Sequencing technologies have developed to be cheap and accurate, leading to major breakthroughs, such as the complete sequence of a human genome, the creation of nationwide population gene banks, or the discovery of novel viruses. As the amount of data produced grows exponentially and their applications become more broad and complex, the community needs accurate computational methods that scale.
At the core of many algorithmic methods for processing sequencing data is the basic primitive of finding a set of paths or walks in graphs of various nature. Under different formulations and objective functions, the resulting problems can be NP-hard (e.g. flow decompositions) or polynomial-time (e.g. path covers), which are impractical on large graphs. Thus, many practical tools prefer fast heuristics to exact algorithms. While these may be optimized for specific inputs, they may not be reliable or accurate in general, which is a highly relevant issue in e.g. medical and life-science research.

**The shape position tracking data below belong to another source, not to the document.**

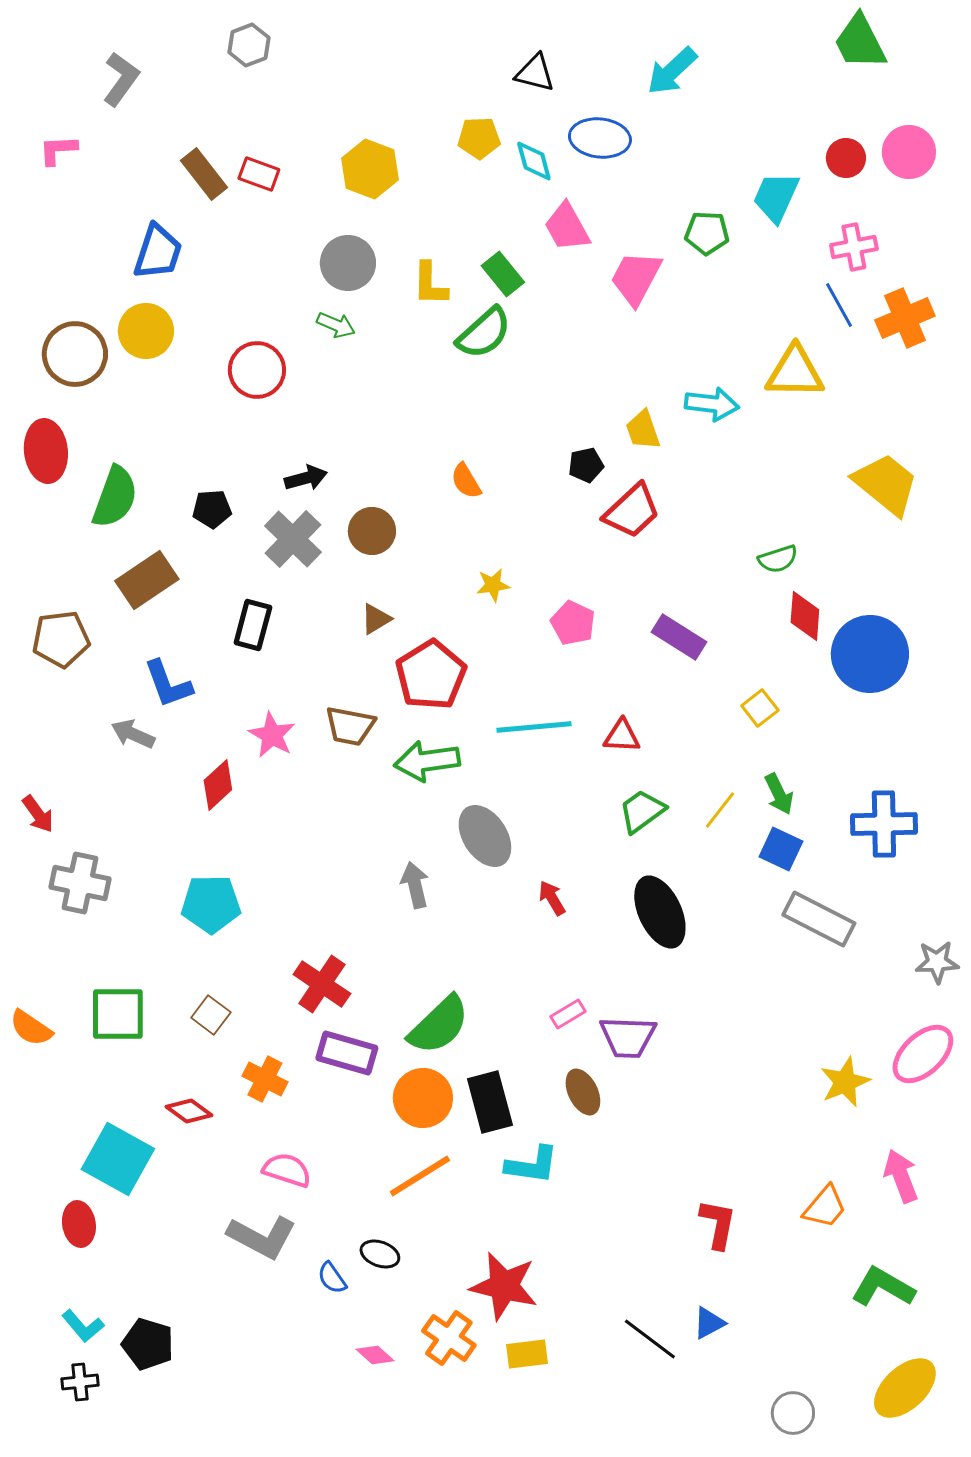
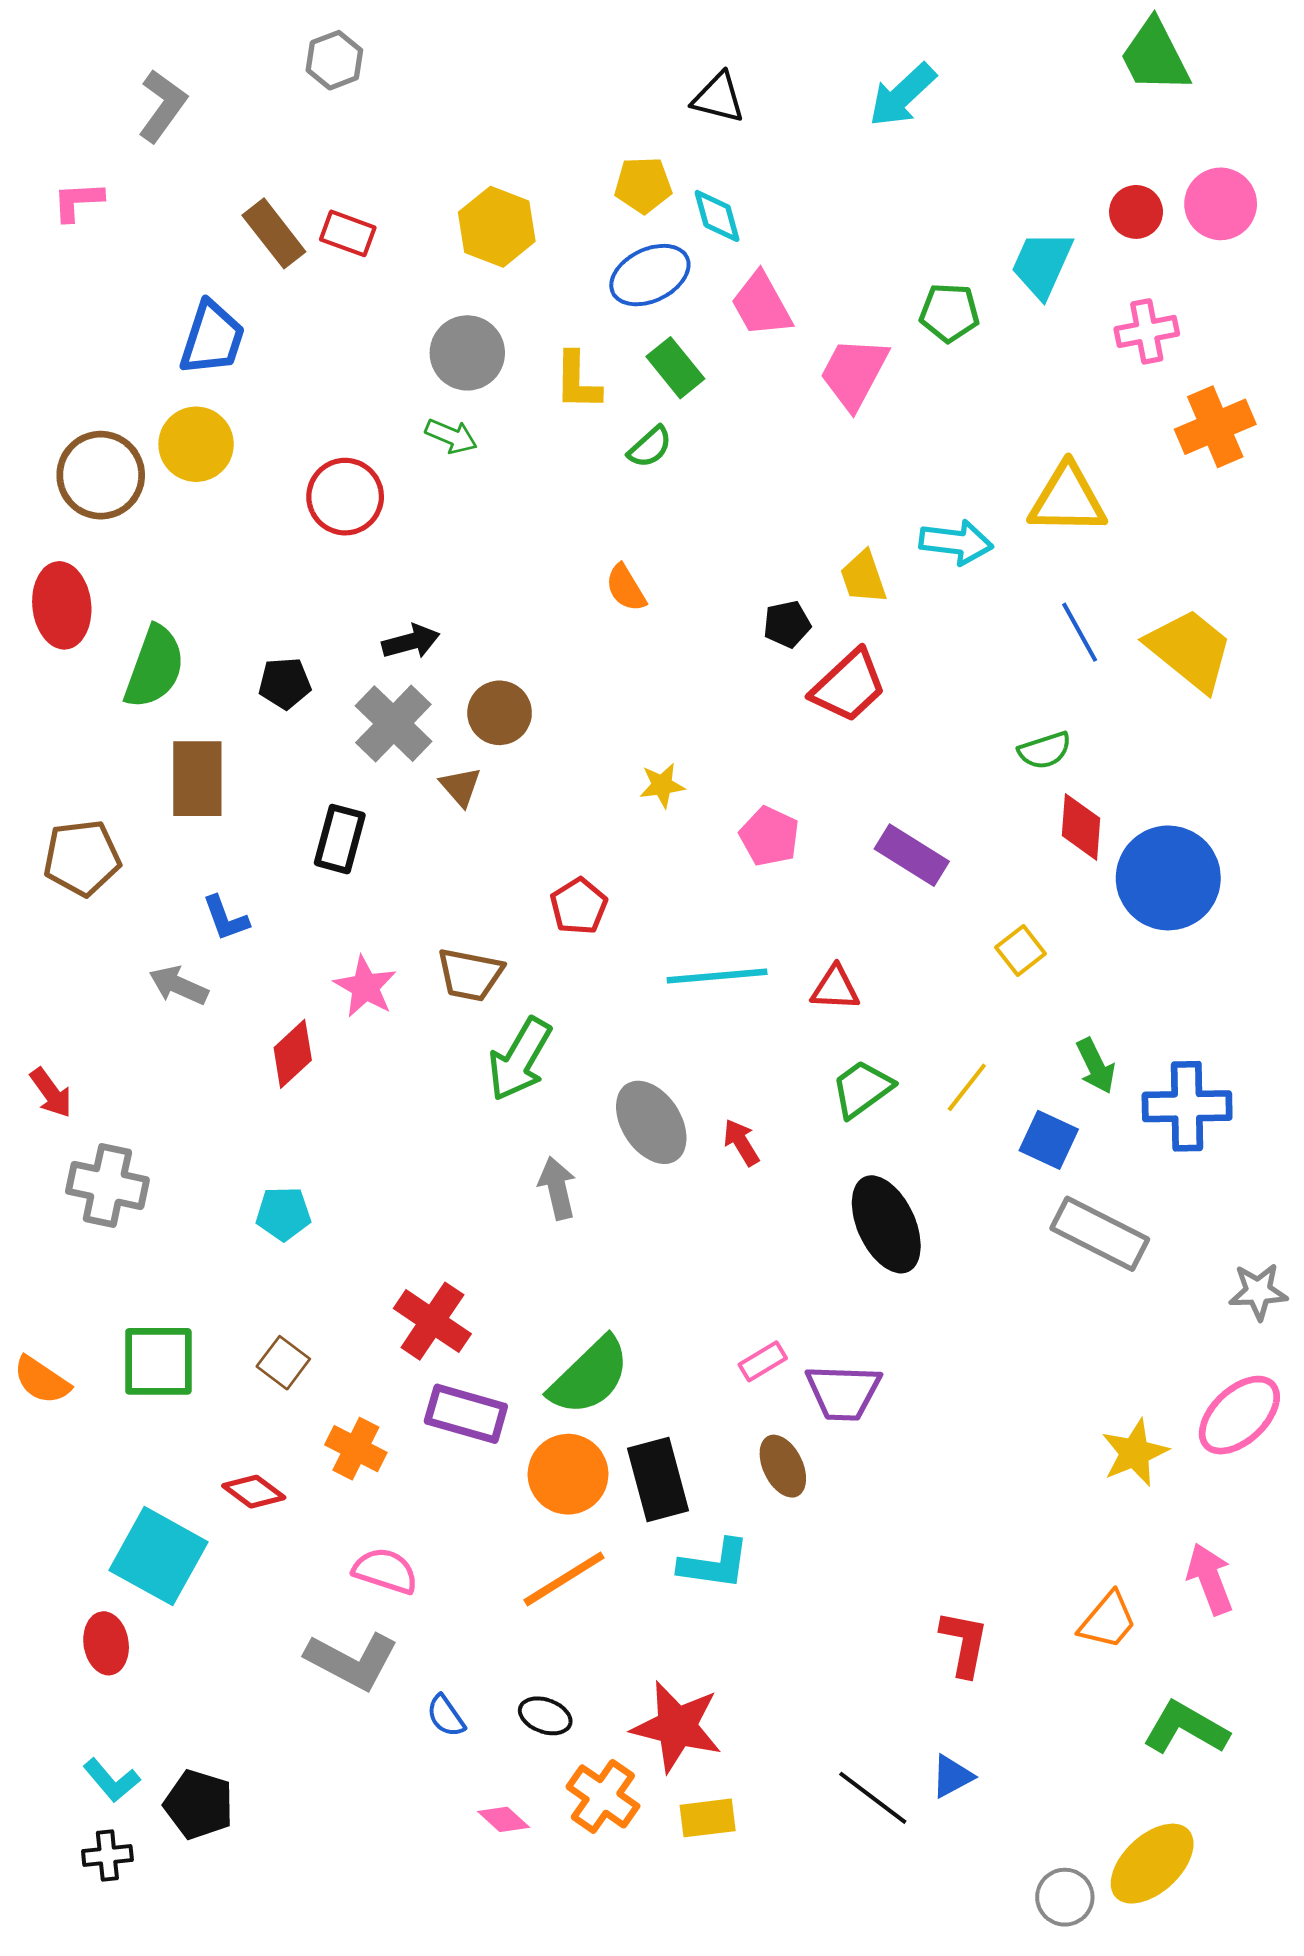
blue ellipse: (600, 138) -> (650, 275), moved, turned -32
blue line: (839, 305) -> (1080, 632), moved
green semicircle: (484, 333) -> (650, 447), size x0.6
orange semicircle: (466, 481) -> (626, 588), moved
brown rectangle: (147, 580) -> (197, 779), turned -56
brown triangle: (376, 619) -> (461, 787), moved, turned -40
red pentagon: (431, 675) -> (579, 906), size x0.6
blue L-shape: (168, 684) -> (226, 918), size x0.7
green arrow: (427, 761) -> (520, 1059), moved, turned -52
green arrow: (779, 794) -> (1096, 1066), moved
red arrow: (552, 898) -> (741, 1142), moved
cyan pentagon: (211, 904) -> (283, 1214), size x0.7
black ellipse: (380, 1254) -> (545, 1716), moved
yellow ellipse: (905, 1388) -> (1152, 1864), moved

This project will develop general methods to massively scale such exact graph algorithms. First, via novel graph structures usable in a preprocessing step: safety structures, e.g. sets of paths that can be quickly found to appear in all optimal solutions and thus simplify the problem; variation structures that limit the hardness of a problem only to graph areas rich in genetic variation. Second, via modern algorithmic techniques: parameterizing polynomial algorithms to run in time linear in the graph size and superlinear only in a small parameter; dynamic algorithms that, as the input grows, update solutions based only on the new data.
We will apply these methods in two high-impact applications: long-read RNA transcript discovery, and indexing massive and rapidly growing genomic databases. This project paves the way for exact graph algorithms usable independently of the problem complexity or of the input size, applicable to real-world problems.
Polynomially-solvable problems on huge graphs are "practically tractable" only if their complexity is sufficiently low. Likewise, NP-hard problems admitting specialized solvers are "practically tractable" only on small-enough inputs. We plan to enlarge these two limits of "practical tractability", motivated by two key applications in Bioinformatics. Pangenomic graphs represent all the genetic variation in a population. On these, we will develop fixed-parameter tractable linear-time algorithms, whose complexity is linear in the size of the input, and possibly super-linear in the size of a small parameter of input. In transcriptomics we need to solve NP-hard problems about network flows. Here we will use safe subpaths to simplify the input to these problems. Our expected results will significantly speed up existing Bioinformatics methods, and scale them to inputs that were not feasible before. We expect them to be adopted also for other graph problems in Computer Science at large.
The flow decomposition problem asks to decompose a flow in a graph into weighted paths. In Bioinformatics, this has applications in multiassembly problems (of RNA transcripts or viral quasispecies, e.g., HIV, or SARS-CoV-2). The state-of-the-art around this problem is lacking both in theory, and in practice, with Bioinformatics multiassembly software having a precision of just 50% on some datasets. This project aims to develop the algorithmic theory around this problem, that could provide practitioners with solid algorithmic building blocks usable by future multiassembly methods. By also implementing the best of our algorithms, we aim to develop practical Bioinformatics software with a significantly improved precision arising from our new exact algorithms, from incorporating all the available information, and from properly handling the issue of multiple optimal multiassembly solutions.
Many real-world problems are modeled as computational problems, but unfortunately with incomplete data or knowledge. As such, they may admit a large number of solutions, and we have no way of finding the correct one. This issue is sometimes addressed by outputting all solutions, which is infeasible for many practical problems. We aim to construct a general methodology for finding the set of all sub-solutions common to all solutions. We can ultimately trust these to be part of the correct solution. We call this set "safe". Ultimately, we aim at creating automated and efficient ways of reporting all safe sub-solutions of a problem.
The main motivation of this project comes from Bioinformatics, in particular from the analysis of high-throughput sequencing (HTS) of DNA. One of the main applications of HTS data is to assemble it back into the original DNA sequence. This genome assembly problem admits many solutions, and current research has indeed considered outputting only partial solutions that are likely to be present in the correct original DNA sequence. However, this problem has been approached only from an experimental point of view, with no definite answer on what are all the safe sub-solutions to report. In fact, the issue of safe sub-solutions has been mostly overlooked in Bioinformatics and Computer Science in general.
This project will derive the first safe algorithms for a number of fundamental problems about walks in graphs, network flows, dynamic programming. We will apply these inside practical tools for genome assembly, RNA assembly and pan-genome analysis. This is very relevant at the moment, because HTS goes from research labs to hospitals, and we need answers that are first of all accurate. Our approach changes the perspective from which we address all real-world problems, and could spur a new line of research in Computer Science/Bioinformatics. The grand aim is a mathematical leap into understanding what can be safely reported from the data.